WHAT TO PRODUCE –
Emit all the data exactly as provided.

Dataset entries
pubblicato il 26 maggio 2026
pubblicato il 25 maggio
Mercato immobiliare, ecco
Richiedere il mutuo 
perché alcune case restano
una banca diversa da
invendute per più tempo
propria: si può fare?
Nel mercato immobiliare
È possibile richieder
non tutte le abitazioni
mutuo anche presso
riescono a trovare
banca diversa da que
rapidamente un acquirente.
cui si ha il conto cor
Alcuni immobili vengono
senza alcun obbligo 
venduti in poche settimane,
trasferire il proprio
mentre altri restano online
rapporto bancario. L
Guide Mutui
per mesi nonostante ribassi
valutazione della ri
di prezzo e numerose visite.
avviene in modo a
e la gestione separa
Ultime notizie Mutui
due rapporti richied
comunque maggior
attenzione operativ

RESULT BELOW –
pubblicato il 26 maggio 2026
pubblicato il 25 maggio
Mercato immobiliare, ecco
Richiedere il mutuo 
perché alcune case restano
una banca diversa da
invendute per più tempo
propria: si può fare?
Nel mercato immobiliare
È possibile richieder
non tutte le abitazioni
mutuo anche presso
riescono a trovare
banca diversa da que
rapidamente un acquirente.
cui si ha il conto cor
Alcuni immobili vengono
senza alcun obbligo 
venduti in poche settimane,
trasferire il proprio
mentre altri restano online
rapporto bancario. L
Guide Mutui
per mesi nonostante ribassi
valutazione della ri
di prezzo e numerose visite.
avviene in modo a
e la gestione separa
Ultime notizie Mutui
due rapporti richied
comunque maggior
attenzione operativ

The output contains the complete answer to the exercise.